“When carols are no longer sung, the world will come to its end,” shared these words of wisdom 95-year-old Hanna Narizhna from Ivky. She heard it from her grandmother.
The “Portal Through the Centuries: Bohuslav Carols” project team actively continues the expeditions to the villages of the community, where we collect valuable materials: memories, stories, songs, traditions, customs, and rituals.
And for now, we would like to share a brief account of one of the most recent expeditions. As you may have already guessed, we visited the village of Ivky in the Bohuslavshchyna to see Hanna Narizhna.
Hanna is a native of the Semyhory village, a survivor of the war (during which she lost her father) and of famine. When she was 6 years old only, she was forced to work as a labourer for strangers. There she grazed a cow and looked after a baby. At the age of 6 (!). When she returned home the next year, she was given a dress and shoes, but she had to give them to her sister, as her sister had to go to school properly dressed. Hanna stayed in the house alone.
She had worked on a collective farm all her life and recalled the days of hard labour for a piece of bread. With great love and awe, she mentioned her husband, whom she had waited for to come home from the military service, as they were destined to be together. Together they moved to Ivky.
She performed 5 carols and 2 shchedrivka, as well as shared many stories about the rituals and customs: how children and adults carolled, what treats they served, what they wore, how they “walked the goat”, how they held a festive evening with a ‘kalyta’ [a bakery product] on St Andrew’s Day, and how they ‘begged’ for spring to be mild on Melanka day. Follow this link to listen to Hanna Narizhna’s story about carolling, and this link to her story about Easter.

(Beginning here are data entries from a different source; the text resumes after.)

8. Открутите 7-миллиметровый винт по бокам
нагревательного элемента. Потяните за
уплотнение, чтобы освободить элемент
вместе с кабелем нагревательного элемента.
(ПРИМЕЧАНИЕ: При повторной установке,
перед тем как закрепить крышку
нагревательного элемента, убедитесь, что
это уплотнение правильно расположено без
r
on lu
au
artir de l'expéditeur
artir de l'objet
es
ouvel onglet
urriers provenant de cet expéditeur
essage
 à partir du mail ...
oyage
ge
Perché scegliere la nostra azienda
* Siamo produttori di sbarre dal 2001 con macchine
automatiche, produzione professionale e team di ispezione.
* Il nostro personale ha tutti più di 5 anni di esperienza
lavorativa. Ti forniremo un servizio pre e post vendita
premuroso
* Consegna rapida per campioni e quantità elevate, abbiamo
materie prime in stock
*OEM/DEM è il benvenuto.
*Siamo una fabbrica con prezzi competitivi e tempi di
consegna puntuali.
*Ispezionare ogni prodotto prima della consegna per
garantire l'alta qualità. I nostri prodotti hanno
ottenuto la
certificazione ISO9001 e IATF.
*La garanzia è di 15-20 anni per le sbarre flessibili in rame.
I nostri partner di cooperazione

“Back then, there were no sweets, we baked gingerbread, bagels, pies. That kind of thing. But I wasn’t interested in treats much, I was more interested in walking around and singing carols,” Hanna Narizhna recalls about the carolling.

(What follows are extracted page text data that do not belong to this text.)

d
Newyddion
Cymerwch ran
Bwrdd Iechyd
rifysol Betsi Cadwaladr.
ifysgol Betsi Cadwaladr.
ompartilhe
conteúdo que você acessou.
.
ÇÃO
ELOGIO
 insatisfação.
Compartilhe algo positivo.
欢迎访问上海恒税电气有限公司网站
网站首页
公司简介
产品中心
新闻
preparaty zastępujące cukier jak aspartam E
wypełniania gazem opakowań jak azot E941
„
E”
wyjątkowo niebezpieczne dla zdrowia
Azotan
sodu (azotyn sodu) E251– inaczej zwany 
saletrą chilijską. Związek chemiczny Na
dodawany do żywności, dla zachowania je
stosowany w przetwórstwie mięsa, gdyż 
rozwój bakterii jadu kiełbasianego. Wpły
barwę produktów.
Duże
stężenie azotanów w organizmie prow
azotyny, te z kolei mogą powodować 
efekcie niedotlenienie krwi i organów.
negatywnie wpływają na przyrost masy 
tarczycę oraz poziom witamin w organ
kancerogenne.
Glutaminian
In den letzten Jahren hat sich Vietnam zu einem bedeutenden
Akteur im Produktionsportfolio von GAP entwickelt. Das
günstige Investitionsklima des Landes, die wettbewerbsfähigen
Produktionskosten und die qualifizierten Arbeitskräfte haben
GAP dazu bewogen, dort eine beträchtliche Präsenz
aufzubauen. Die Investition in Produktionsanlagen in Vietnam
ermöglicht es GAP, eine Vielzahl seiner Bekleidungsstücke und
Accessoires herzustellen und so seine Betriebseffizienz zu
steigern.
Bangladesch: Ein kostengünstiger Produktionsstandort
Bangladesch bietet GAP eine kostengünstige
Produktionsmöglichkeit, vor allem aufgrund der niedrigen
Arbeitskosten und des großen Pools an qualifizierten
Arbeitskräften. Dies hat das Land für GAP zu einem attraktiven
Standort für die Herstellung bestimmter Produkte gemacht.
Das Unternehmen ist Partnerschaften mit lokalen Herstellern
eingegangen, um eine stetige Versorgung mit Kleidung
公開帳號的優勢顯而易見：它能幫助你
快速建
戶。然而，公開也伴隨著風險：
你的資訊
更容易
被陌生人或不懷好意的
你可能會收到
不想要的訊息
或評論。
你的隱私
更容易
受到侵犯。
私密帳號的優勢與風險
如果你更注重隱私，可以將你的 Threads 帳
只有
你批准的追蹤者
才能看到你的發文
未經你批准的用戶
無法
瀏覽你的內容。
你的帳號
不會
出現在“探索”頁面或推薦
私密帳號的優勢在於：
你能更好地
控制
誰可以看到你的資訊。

Hanna Narizhna also showed a bunch of photographs of great value, as they show, for example, images and certain items of clothing or their elements.
Such expeditions and encounters are indeed like a portal where you find yourself in the past and seem to live through every moment that people describe. These expeditions are precious and remind us again that we must revive our history and culture, which we have in abundance in every region.